Two different Italian economic think-tanks have recently shown interest in studying the OSR as a unique experiment of free market and liberal grants not only in Italy but also in most of Continental Europe: the Istituto Bruno Leoni-IBL (a staunchly libertarian den) and Astrid (a left-of-centre liberal association). These studies may help bring about reform of performing arts State and Regional Governments financing. GIG concluded that “All in all, one swallow does not make summer” and that “perhaps, the OSR is and will remain a stand-alone experiment of liberal economics applied to high musical culture.” A possibility would be to move, in Italy, from grants-in-aid on the basis of the proposals of the bureaucracy (as reviewed by a technical committee) to an Anglo-Saxon system of matching grants; this would promote completion and efficiency.

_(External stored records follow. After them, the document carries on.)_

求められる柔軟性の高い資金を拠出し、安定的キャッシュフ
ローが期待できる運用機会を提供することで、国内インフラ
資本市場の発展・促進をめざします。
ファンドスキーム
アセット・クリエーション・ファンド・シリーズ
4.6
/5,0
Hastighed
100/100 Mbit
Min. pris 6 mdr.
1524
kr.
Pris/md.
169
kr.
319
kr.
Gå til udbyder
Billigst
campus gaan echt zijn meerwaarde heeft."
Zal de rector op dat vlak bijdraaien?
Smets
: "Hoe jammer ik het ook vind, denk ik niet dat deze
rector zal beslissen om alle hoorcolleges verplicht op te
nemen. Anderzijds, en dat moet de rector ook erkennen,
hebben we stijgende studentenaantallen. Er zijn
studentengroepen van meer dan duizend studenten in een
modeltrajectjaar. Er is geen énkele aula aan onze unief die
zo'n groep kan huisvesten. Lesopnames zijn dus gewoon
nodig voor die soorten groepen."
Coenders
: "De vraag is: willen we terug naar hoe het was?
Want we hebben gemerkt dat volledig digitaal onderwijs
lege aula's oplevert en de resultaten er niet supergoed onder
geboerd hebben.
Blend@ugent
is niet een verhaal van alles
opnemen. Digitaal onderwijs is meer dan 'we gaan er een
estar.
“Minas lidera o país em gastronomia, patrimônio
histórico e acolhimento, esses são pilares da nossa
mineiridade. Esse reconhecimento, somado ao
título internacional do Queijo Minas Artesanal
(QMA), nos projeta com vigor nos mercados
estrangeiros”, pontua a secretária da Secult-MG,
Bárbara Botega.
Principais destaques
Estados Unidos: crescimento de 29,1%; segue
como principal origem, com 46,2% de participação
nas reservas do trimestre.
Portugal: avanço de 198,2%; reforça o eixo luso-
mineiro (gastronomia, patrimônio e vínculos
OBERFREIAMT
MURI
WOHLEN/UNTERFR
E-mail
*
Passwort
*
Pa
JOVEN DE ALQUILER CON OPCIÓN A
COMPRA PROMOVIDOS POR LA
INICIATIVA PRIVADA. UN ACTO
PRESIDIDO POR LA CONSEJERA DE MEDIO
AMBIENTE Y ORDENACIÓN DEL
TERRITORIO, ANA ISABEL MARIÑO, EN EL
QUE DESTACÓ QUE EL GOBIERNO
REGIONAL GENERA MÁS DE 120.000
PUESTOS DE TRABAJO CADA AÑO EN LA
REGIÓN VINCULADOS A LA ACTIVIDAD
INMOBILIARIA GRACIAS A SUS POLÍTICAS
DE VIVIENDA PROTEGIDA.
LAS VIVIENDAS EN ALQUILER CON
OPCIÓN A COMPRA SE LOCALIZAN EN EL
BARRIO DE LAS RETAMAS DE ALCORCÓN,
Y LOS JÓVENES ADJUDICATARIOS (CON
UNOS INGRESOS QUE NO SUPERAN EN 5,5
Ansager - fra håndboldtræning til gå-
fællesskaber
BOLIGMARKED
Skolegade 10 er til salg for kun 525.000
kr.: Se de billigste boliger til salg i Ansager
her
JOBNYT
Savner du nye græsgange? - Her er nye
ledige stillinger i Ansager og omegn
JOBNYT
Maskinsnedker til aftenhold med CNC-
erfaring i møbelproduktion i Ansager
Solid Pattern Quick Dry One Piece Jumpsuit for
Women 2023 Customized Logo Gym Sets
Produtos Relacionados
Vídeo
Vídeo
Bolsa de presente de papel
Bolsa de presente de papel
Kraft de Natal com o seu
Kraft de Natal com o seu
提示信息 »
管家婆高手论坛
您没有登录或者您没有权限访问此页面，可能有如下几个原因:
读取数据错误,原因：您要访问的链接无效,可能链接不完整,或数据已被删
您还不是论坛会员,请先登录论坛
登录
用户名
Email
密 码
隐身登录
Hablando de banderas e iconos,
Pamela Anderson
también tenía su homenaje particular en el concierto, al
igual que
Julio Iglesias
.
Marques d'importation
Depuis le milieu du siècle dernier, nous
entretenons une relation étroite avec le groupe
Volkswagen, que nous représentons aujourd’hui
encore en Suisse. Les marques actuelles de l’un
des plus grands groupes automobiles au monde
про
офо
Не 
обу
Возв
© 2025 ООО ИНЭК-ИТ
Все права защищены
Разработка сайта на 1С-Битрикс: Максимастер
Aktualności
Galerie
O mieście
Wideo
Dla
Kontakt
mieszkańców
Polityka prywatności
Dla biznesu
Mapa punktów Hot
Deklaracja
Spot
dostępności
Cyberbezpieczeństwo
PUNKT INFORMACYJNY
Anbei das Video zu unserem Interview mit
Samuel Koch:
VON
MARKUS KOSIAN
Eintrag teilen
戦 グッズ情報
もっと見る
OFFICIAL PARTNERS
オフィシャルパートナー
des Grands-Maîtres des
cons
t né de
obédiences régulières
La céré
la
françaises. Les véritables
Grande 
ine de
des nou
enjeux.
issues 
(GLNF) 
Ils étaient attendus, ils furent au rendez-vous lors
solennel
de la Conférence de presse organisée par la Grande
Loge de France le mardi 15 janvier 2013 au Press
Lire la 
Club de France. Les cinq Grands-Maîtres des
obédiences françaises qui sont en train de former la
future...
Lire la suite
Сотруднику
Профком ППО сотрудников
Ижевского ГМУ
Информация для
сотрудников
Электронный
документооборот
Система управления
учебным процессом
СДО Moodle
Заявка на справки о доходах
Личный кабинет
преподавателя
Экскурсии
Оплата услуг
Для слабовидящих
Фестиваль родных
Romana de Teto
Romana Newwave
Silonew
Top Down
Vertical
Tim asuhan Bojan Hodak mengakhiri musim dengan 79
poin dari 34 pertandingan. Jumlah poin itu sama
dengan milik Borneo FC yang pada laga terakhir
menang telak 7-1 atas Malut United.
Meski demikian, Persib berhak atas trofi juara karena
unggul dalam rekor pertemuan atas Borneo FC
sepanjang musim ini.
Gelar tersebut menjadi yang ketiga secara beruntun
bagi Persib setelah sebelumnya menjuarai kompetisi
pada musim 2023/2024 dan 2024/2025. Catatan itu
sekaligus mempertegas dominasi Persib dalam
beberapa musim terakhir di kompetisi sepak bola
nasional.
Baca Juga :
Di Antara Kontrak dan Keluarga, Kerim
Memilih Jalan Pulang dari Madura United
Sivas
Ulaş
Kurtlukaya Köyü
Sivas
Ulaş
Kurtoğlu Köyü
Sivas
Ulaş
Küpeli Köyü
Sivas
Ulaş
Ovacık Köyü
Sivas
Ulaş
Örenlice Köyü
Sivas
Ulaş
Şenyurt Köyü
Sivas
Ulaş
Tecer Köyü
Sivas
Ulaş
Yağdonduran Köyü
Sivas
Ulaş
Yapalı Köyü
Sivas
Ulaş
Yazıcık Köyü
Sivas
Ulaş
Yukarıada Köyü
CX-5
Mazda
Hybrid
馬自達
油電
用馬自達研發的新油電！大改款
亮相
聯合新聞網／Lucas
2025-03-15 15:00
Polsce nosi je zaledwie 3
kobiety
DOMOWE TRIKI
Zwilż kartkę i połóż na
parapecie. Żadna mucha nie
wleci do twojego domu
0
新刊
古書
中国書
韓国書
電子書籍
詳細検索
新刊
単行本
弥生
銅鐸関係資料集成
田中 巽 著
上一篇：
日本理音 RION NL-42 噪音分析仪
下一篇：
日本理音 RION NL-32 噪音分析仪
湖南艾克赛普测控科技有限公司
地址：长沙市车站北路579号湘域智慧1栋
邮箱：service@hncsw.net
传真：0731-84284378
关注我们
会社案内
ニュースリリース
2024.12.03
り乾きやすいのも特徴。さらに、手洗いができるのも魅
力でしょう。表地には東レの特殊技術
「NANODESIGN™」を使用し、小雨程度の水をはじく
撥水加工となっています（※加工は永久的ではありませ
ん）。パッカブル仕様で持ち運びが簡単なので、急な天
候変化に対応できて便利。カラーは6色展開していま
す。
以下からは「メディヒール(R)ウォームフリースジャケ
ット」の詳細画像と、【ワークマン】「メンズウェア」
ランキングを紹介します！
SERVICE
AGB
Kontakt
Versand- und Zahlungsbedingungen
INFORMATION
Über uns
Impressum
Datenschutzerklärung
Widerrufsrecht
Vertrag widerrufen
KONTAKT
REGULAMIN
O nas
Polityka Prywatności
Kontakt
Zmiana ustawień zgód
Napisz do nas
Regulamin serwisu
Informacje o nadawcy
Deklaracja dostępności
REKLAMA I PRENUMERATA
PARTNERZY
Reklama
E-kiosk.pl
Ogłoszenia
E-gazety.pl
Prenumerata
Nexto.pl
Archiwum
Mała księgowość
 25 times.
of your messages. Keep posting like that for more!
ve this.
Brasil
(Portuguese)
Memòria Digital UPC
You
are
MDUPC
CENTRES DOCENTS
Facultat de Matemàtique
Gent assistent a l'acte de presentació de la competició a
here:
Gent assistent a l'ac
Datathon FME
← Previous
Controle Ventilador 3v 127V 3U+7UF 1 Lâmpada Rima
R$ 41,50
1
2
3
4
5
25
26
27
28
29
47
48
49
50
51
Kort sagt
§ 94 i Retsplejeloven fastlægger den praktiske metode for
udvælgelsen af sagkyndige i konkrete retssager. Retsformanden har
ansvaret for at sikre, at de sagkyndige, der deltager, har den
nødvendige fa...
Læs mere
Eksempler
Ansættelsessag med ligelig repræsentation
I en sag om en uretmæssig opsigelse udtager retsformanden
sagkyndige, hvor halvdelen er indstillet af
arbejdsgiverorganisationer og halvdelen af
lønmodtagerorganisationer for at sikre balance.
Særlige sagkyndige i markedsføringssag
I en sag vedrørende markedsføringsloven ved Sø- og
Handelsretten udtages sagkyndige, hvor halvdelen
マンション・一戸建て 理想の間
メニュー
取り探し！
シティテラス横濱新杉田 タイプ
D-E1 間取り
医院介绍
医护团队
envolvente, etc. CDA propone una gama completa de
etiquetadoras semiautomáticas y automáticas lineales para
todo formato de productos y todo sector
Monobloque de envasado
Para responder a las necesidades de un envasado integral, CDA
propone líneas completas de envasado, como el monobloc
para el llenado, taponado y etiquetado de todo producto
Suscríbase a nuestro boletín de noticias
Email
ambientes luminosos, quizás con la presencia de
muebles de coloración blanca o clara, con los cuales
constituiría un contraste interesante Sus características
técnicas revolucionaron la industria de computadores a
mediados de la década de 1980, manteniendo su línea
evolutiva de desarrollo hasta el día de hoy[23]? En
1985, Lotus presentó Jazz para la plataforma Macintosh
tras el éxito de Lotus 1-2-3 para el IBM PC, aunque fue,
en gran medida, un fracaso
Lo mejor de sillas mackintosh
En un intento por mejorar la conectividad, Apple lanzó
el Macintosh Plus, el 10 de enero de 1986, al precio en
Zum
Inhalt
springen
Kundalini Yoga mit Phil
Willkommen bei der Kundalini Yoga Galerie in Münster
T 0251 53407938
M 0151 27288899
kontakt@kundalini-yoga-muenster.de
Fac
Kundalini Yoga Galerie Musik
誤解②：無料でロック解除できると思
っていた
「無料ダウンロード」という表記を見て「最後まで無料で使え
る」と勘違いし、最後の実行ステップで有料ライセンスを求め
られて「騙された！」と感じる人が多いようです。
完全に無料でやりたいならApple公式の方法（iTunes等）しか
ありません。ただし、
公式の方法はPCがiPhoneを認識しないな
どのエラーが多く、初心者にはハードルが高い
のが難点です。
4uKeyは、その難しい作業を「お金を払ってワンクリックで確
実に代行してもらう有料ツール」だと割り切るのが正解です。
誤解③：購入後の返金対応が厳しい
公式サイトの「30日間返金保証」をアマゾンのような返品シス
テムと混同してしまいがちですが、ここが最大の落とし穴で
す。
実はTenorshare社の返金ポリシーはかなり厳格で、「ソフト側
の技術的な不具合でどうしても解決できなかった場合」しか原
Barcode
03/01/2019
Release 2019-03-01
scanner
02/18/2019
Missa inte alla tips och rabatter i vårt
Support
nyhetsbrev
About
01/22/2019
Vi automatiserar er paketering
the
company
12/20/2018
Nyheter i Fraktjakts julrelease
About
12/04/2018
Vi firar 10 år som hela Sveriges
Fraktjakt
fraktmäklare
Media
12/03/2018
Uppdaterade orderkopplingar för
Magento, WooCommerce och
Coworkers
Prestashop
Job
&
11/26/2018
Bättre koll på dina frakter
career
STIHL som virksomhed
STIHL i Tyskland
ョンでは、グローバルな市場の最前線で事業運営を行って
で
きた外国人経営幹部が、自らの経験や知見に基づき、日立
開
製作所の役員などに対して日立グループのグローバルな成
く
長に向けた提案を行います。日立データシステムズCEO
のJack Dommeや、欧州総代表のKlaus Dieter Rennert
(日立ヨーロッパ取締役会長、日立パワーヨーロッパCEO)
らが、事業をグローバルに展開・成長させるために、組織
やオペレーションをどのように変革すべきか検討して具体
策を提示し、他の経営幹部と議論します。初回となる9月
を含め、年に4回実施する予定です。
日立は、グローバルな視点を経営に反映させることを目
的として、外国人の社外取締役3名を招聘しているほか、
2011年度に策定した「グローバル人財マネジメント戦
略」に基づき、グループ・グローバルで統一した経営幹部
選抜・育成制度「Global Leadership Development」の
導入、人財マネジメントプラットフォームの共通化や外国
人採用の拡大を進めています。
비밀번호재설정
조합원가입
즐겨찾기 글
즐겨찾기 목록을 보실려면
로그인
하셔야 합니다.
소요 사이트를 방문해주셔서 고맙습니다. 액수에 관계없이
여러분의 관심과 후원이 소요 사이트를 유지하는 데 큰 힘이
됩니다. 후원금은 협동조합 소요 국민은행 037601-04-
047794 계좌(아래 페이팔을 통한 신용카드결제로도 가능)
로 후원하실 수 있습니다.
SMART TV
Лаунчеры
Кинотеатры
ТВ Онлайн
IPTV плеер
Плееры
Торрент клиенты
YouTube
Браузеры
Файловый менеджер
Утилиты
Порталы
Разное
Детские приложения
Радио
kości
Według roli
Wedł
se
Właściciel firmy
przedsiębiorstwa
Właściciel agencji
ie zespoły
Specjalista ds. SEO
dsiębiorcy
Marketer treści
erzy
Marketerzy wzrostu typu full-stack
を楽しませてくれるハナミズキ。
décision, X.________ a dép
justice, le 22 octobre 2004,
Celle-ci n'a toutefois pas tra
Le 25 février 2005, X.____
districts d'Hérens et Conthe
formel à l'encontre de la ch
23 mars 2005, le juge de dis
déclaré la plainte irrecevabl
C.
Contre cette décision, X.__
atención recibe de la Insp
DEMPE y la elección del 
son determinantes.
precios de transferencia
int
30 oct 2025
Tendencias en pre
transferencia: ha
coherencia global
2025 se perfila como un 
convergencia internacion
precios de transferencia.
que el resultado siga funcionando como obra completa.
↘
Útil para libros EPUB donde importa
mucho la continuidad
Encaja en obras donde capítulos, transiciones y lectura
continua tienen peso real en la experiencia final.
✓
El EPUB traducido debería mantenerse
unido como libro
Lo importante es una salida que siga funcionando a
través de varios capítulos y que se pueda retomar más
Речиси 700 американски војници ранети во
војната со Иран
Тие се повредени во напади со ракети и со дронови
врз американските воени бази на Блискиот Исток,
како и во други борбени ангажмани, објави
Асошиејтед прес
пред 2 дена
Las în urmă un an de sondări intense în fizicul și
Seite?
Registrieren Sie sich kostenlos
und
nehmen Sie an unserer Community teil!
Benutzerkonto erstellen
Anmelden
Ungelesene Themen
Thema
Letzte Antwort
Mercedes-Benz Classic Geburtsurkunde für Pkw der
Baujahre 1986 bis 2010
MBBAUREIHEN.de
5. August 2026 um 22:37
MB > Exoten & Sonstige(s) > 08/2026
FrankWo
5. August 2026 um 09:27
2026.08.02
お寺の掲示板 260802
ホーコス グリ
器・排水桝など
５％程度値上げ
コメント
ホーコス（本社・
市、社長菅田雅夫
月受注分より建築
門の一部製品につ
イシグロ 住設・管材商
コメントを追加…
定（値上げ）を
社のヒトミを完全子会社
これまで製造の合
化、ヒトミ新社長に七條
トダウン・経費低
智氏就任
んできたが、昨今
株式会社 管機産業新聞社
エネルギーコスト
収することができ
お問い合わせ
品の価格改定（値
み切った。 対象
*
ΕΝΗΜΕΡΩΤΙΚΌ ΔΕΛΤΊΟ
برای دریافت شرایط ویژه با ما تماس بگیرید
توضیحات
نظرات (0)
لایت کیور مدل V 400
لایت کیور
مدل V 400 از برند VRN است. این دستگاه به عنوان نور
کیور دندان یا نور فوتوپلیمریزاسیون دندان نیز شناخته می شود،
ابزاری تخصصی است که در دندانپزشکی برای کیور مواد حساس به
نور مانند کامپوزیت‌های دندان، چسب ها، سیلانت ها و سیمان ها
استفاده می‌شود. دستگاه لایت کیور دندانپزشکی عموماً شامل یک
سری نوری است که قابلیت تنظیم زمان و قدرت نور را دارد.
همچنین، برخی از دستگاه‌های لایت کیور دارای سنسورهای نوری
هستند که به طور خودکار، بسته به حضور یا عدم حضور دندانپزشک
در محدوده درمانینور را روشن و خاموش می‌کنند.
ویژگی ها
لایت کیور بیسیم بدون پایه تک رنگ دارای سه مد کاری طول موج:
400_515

I have been a steady listener of OSR concerts, not only because they are set at a convenient time (5.30 p.m. on Sunday and 8.30 p.m. on Monday) in a pleasant 1,200 seat Auditorium just a few steps away from my home in Rome. They main reason is that they offer an innovative program (as compared with the Accademia di Santa Cecilia and other major orchestras in Italy): the OSR combines Nono with Schubert, Stravinsky with Bruckner, Casella with Brahms, Tchaikovsky with Mailipiero, Liszt with Shostakovich. Until 20 years ago, such a blend was provided, in Italy, by the Italian public radio and television concerts, but these concerts were discontinued and the marvelous acoustically-perfect Roman auditorium was converted to a TV studio for mere entertainment and games. Also, I have accompanied the OSR on their February 2009 tour to Germany and Poland.
This 2009-2010 season started on October 17th with Beethoven's Ninth Symphony. The program includes all of Beethoven’s orchestral compositions to be performed in eight of the 30 concerts and also all of Bach’s Branderburg Concertos and all the suites (two concerts). The 20th Century is not forgotten: the OSR is recording all orchestral works by Martucci, Casella and Malipiero – some of them are in the 2009-2010 season – and offers two very rare and exquisite compositions by Respighi: “Poema autunnale” and “Vetrate di Chiesa.”
Finally, for a Christmas-New Year gift: a small blue and gold coffer with four Naxos CDs with all the most significant compositions of Giuseppe Marcucci (1856-1909) commemorating the centenary of his death. Nearly forgotten now, Marcucci was one of the few Italian composers specializing in symphonic music when melodrama was the main musical attraction. Toscanini had a veneration for him and in 1932 organized a series of concerts to play all his works. Wait for a review in La Scena.